§ **EXTRACTED DATA**
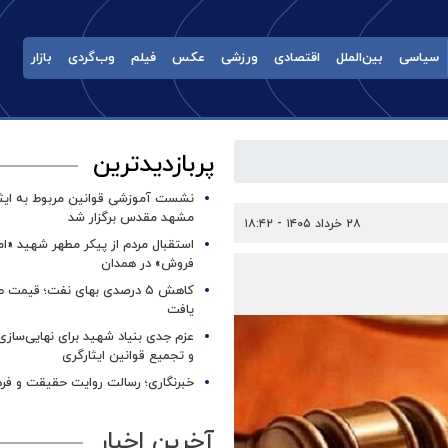
سیاسی
بین‌الملل
اقتصادی
ورزشی
عکس
فیلم
وب‌گردی
بازار
پربازدیدترین
نشست آموزشی قوانین مربوط به ایثار
مشهد مقدس برگزار شد ‌
۲۸ خرداد ۱۴۰۵ - ۱۸:۴۲
استقبال مردم از پیکر مطهر شهید «ا
فروش» در همدان
کاهش ۵ درصدی بهای نفت؛ قیمت 
یافت
عزم جدی بنیاد شهید برای نهایی‌سازی
و تجمیع قوانین ایثارگری
خبرنگاری؛ رسالت روایت حقیقت و فره
آخرین اخبار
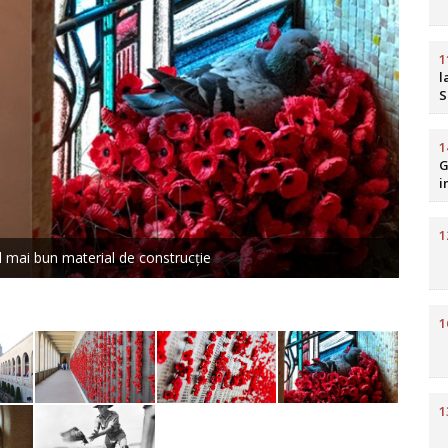
1
l
S
b
R
1
G
i
H
1
 mai bun material de construcție
1
1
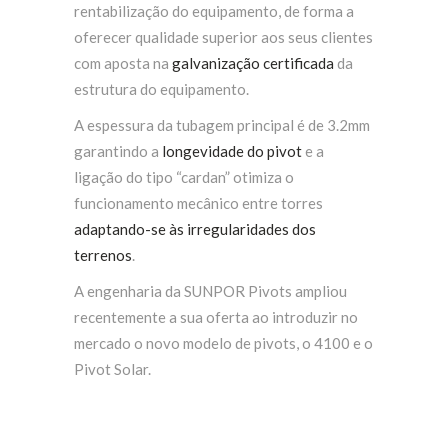
rentabilização do equipamento, de forma a
oferecer qualidade superior aos seus clientes
com aposta na
galvanização certificada
da
estrutura do equipamento.
A espessura da tubagem principal é de 3.2mm
garantindo a
longevidade do pivot
e a
ligação do tipo “cardan” otimiza o
funcionamento mecânico entre torres
adaptando-se às irregularidades dos
terrenos
.
A engenharia da SUNPOR Pivots ampliou
recentemente a sua oferta ao introduzir no
mercado o novo modelo de pivots, o 4100 e o
Pivot Solar.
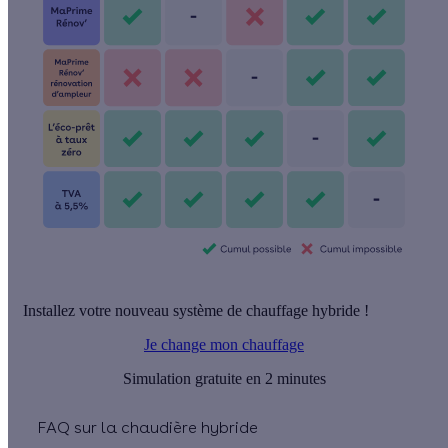
Installez votre nouveau système de chauffage hybride !
Je change mon chauffage
Simulation gratuite en 2 minutes
FAQ sur la chaudière hybride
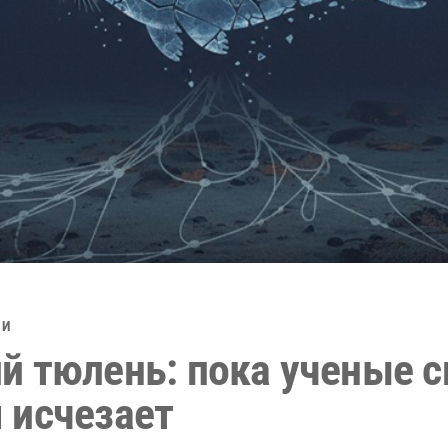
НИ
й тюлень: пока ученые с
 исчезает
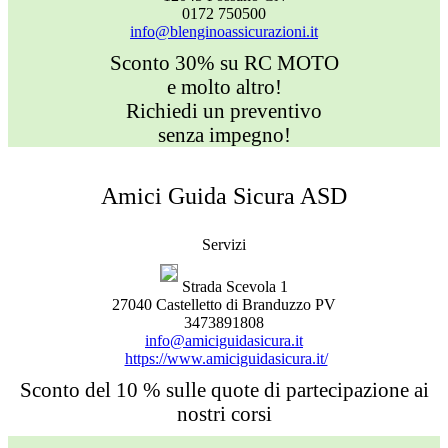
0172 750500
info@blenginoassicurazioni.it
Sconto 30% su RC MOTO
e molto altro!
Richiedi un preventivo
senza impegno!
Amici Guida Sicura ASD
Servizi
Strada Scevola 1
27040 Castelletto di Branduzzo PV
3473891808
info@amiciguidasicura.it
https://www.amiciguidasicura.it/
Sconto del 10 % sulle quote di partecipazione ai
nostri corsi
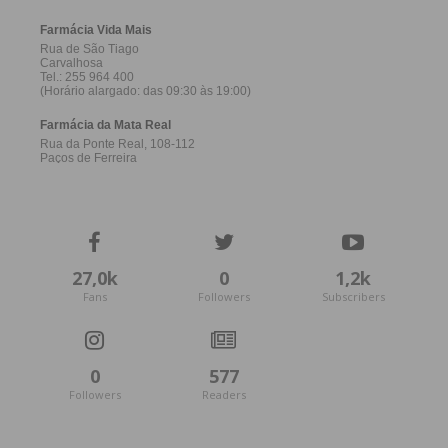
27,0k
0
1,2k
Fans
Followers
Subscribers
0
577
Followers
Readers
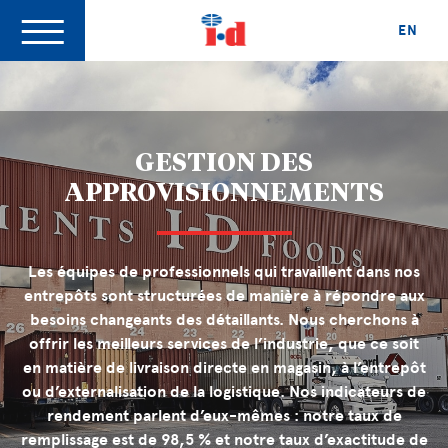
EN
GESTION DES
APPROVISIONNEMENTS
Les équipes de professionnels qui travaillent dans nos
entrepôts sont structurées de manière à répondre aux
besoins changeants des détaillants. Nous cherchons à
offrir les meilleurs services de l’industrie, que ce soit
en matière de livraison directe en magasin, à l’entrepôt
ou d’externalisation de la logistique. Nos indicateurs de
rendement parlent d’eux-mêmes : notre taux de
remplissage est de 98,5 % et notre taux d’exactitude de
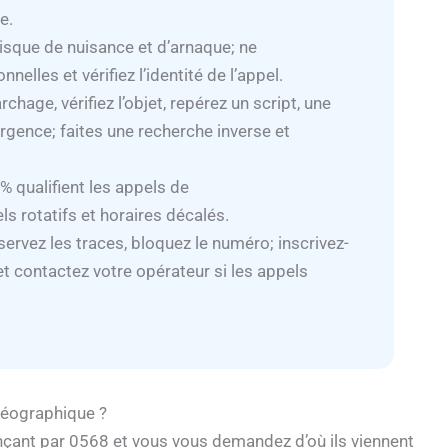
e.
isque de nuisance et d’arnaque; ne
lles et vérifiez l’identité de l’appel.
hage, vérifiez l’objet, repérez un script, une
urgence; faites une recherche inverse et
% qualifient les appels de
 rotatifs et horaires décalés.
ervez les traces, bloquez le numéro; inscrivez-
et contactez votre opérateur si les appels
géographique ?
ant par 0568 et vous vous demandez d’où ils viennent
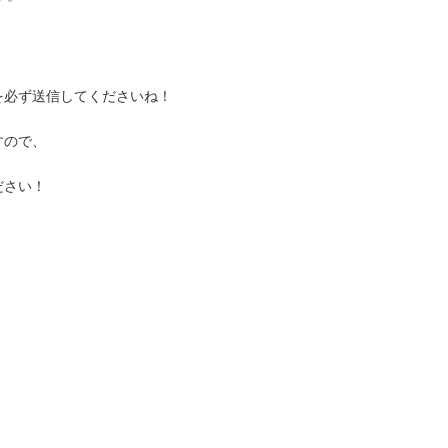
を必ず送信してくださいね！
すので、
ださい！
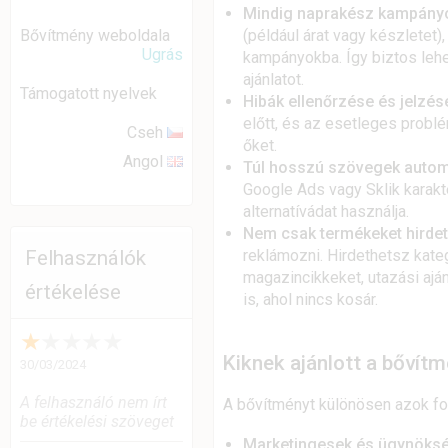
Mindig naprakész kampány
(például árat vagy készletet)
Bővítmény weboldala
Ugrás
kampányokba. Így biztos lehe
ajánlatot.
Támogatott nyelvek
Hibák ellenőrzése és jelzés
előtt, és az esetleges probl
Cseh
őket.
Angol
Túl hosszú szövegek automa
Google Ads vagy Sklik karakter
alternatívádat használja.
Nem csak termékeket hirde
reklámozni. Hirdethetsz kateg
Felhasználók
magazincikkeket, utazási aján
értékelése
is, ahol nincs kosár.
★
★
★
★
★
Kiknek ajánlott a bővít
30/03/2024
A felhasználó nem írt
A bővítményt különösen azok fogj
be értékelési szöveget
Marketingesek és ügynöks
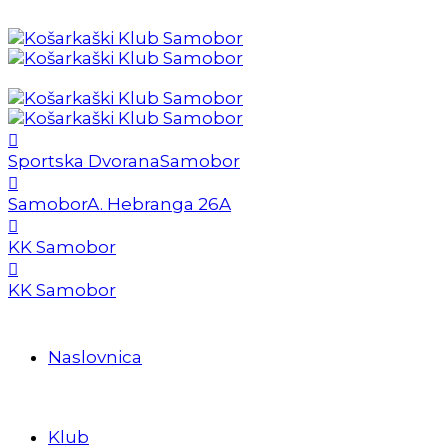
Sportska Dvorana
Samobor
Samobor
A. Hebranga 26A
KK Samobor
KK Samobor
Naslovnica
Klub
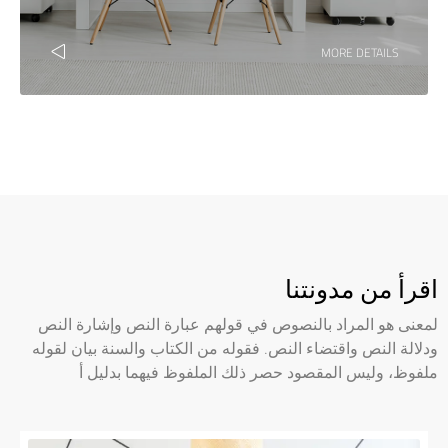
MORE DETAILS
اقرأ من مدونتنا
لمعنى هو المراد بالنصوص في قولهم عبارة النص وإشارة النص
ودلالة النص واقتضاء النص. فقوله من الكتاب والسنة بيان لقوله
ملفوظ، وليس المقصود حصر ذلك الملفوظ فيهما بدليل أ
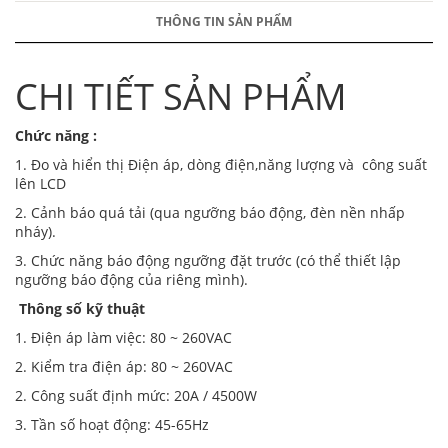
THÔNG TIN SẢN PHẨM
CHI TIẾT SẢN PHẨM
Chức năng :
1. Đo và hiển thị Điện áp, dòng điện,năng lượng và công suất
lên LCD
2. Cảnh báo quá tải (qua ngưỡng báo động, đèn nền nhấp
nháy).
3. Chức năng báo động ngưỡng đặt trước (có thể thiết lập
ngưỡng báo động của riêng mình).
Thông số kỹ thuật
1. Điện áp làm việc: 80 ~ 260VAC
2. Kiểm tra điện áp: 80 ~ 260VAC
2. Công suất định mức: 20A / 4500W
3. Tần số hoạt động: 45-65Hz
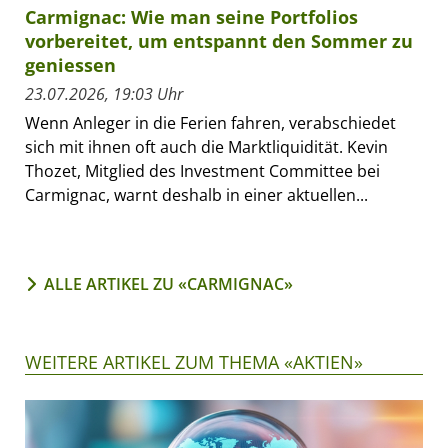
Carmignac: Wie man seine Portfolios
vorbereitet, um entspannt den Sommer zu
geniessen
23.07.2026, 19:03 Uhr
Wenn Anleger in die Ferien fahren, verabschiedet
sich mit ihnen oft auch die Marktliquidität. Kevin
Thozet, Mitglied des Investment Committee bei
Carmignac, warnt deshalb in einer aktuellen...
ALLE ARTIKEL ZU «CARMIGNAC»
WEITERE ARTIKEL ZUM THEMA «AKTIEN»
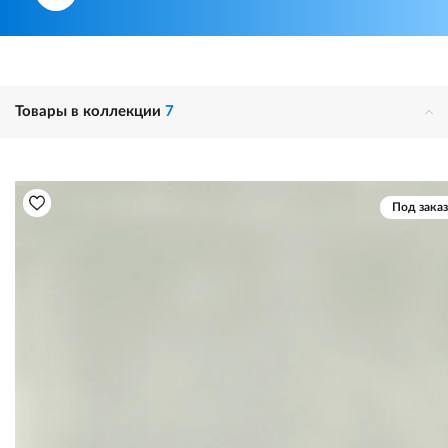
Товары в коллекции
7
Под заказ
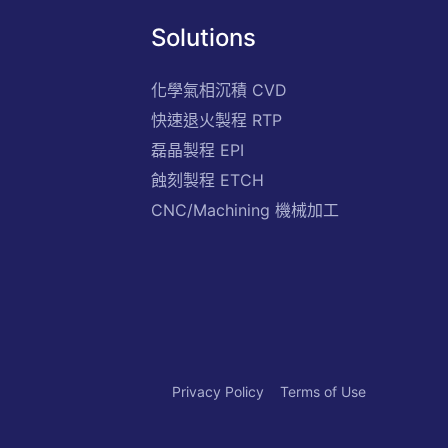
Solutions
化學氣相沉積 CVD
快速退火製程 RTP
磊晶製程 EPI
蝕刻製程 ETCH
CNC/Machining 機械加工
Privacy Policy
Terms of Use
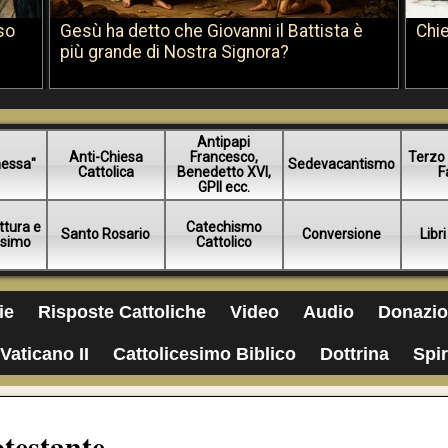
so
Gesù ha detto che Giovanni il Battista è
Chie
più grande di Nostra Signora?
Antipapi
Anti-Chiesa
Francesco,
Terzo 
essa"
Sedevacantismo
Cattolica
Benedetto XVI,
F
GPII ecc.
ttura e
Catechismo
Santo Rosario
Conversione
Libri
esimo
Cattolico
ie
Risposte Cattoliche
Video
Audio
Donazio
Vaticano II
Cattolicesimo Biblico
Dottrina
Spir
testante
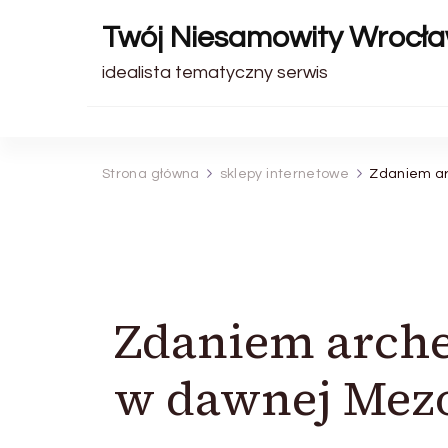
Twój Niesamowity Wrocł
idealista tematyczny serwis
Strona główna
sklepy internetowe
Zdaniem ar
Zdaniem arche
w dawnej Mezo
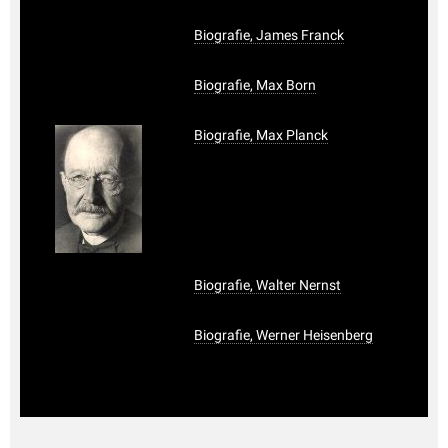
Biografie, James Franck
Biografie, Max Born
Biografie, Max Planck
Biografie, Walter Nernst
Biografie, Werner Heisenberg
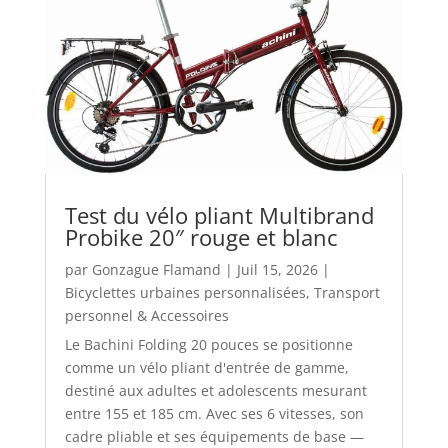
Test du vélo pliant Multibrand
Probike 20″ rouge et blanc
par
Gonzague Flamand
|
Juil 15, 2026
|
Bicyclettes urbaines personnalisées
,
Transport
personnel & Accessoires
Le Bachini Folding 20 pouces se positionne
comme un vélo pliant d'entrée de gamme,
destiné aux adultes et adolescents mesurant
entre 155 et 185 cm. Avec ses 6 vitesses, son
cadre pliable et ses équipements de base —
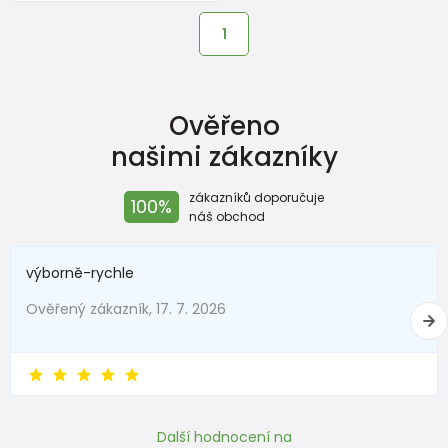
1
Ověřeno
našimi zákazníky
zákazníků doporučuje
100%
náš obchod
výborně-rychle
Ověřený zákazník, 17. 7. 2026
Další hodnocení na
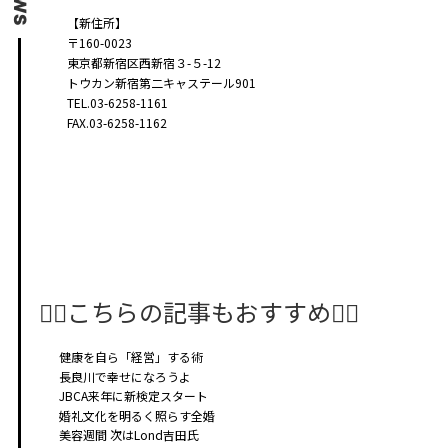
【新住所】
〒160-0023
東京都新宿区西新宿３-５-12
トウカン新宿第二キャステール901
TEL.03-6258-1161
FAX.03-6258-1162
🤸‍♂️こちらの記事もおすすめ🤸‍♀️
健康を自ら「経営」する術
長良川で幸せになろうよ
JBCA来年に新検定スタート
婚礼文化を明るく照らす全婚
美容週間 次はLond吉田氏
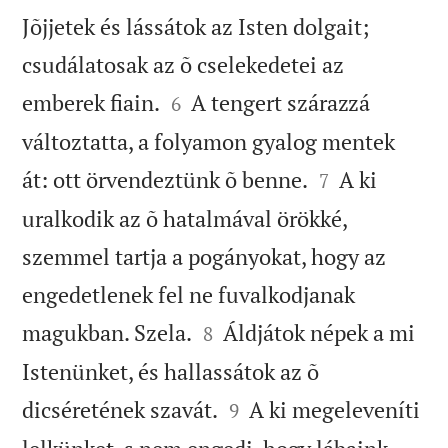
Jõjjetek és lássátok az Isten dolgait;
csudálatosak az õ cselekedetei az


emberek fiain.
A tengert szárazzá
6
változtatta, a folyamon gyalog mentek


át: ott örvendeztünk õ benne.
A ki
7
uralkodik az õ hatalmával örökké,
szemmel tartja a pogányokat, hogy az
engedetlenek fel ne fuvalkodjanak


magukban. Szela.
Áldjátok népek a mi
8
Istenünket, és hallassátok az õ


dicséretének szavát.
A ki megeleveníti
9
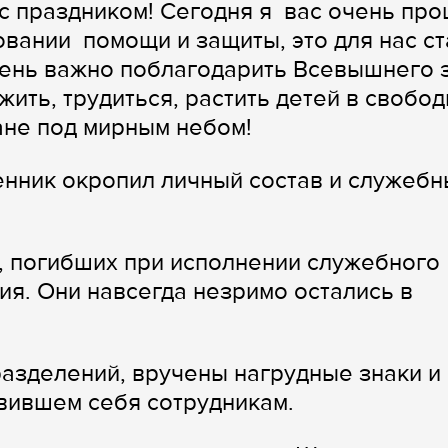
с праздником! Сегодня я вас очень пр
овании помощи и защиты, это для нас с
чень важно поблагодарить Всевышнего 
жить, трудиться, растить детей в свобод
ане под мирным небом!
нник окропил личный состав и служебн
, погибших при исполнении служебного
ия. Они навсегда незримо остались в
азделений, вручены нагрудные знаки и
вившем себя сотрудникам.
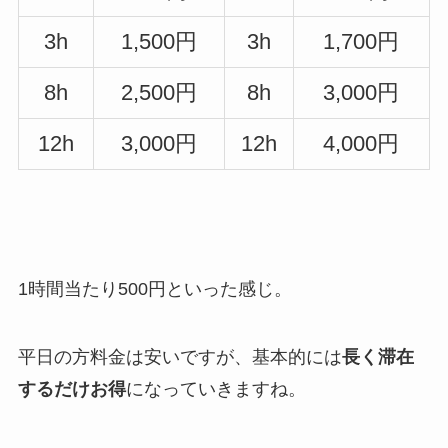
3h
1,500円
3h
1,700円
8h
2,500円
8h
3,000円
12h
3,000円
12h
4,000円
1時間当たり500円といった感じ。
平日の方料金は安いですが、基本的には
長く滞在
するだけお得
になっていきますね。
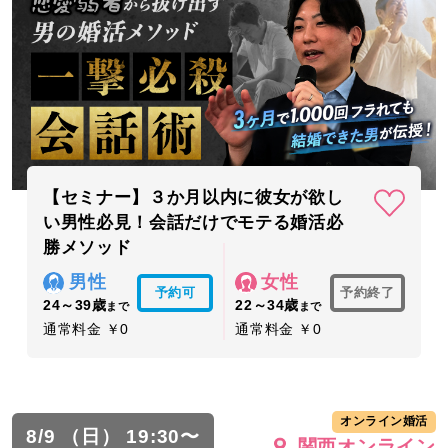
【セミナー】３か月以内に彼女が欲し
い男性必見！会話だけでモテる婚活必
勝メソッド
男性
女性
予約可
予約終了
24～39歳
22～34歳
まで
まで
通常料金 ￥0
通常料金 ￥0
オンライン婚活
8/9 （日） 19:30〜
関西オンライン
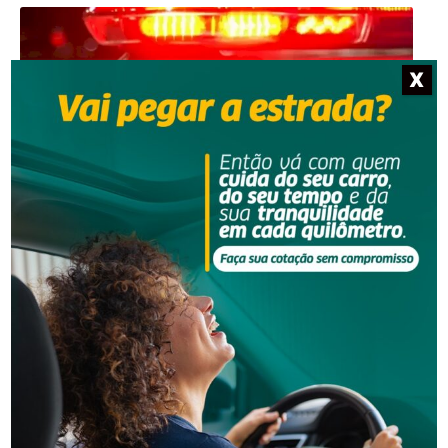
X
Segurança
Golpe do falso advogado em Urussanga deixa vítima
com prejuízo de R$ 51 mil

§ **AIM OF THE TASK**
Every line that holds the string "suất" must be copied from the records above.

§ **WRITTEN REPLY**
1. Đo và hiển thị Điện áp, dòng điện,năng lượng và công suất
2. Công suất định mức: 20A / 4500W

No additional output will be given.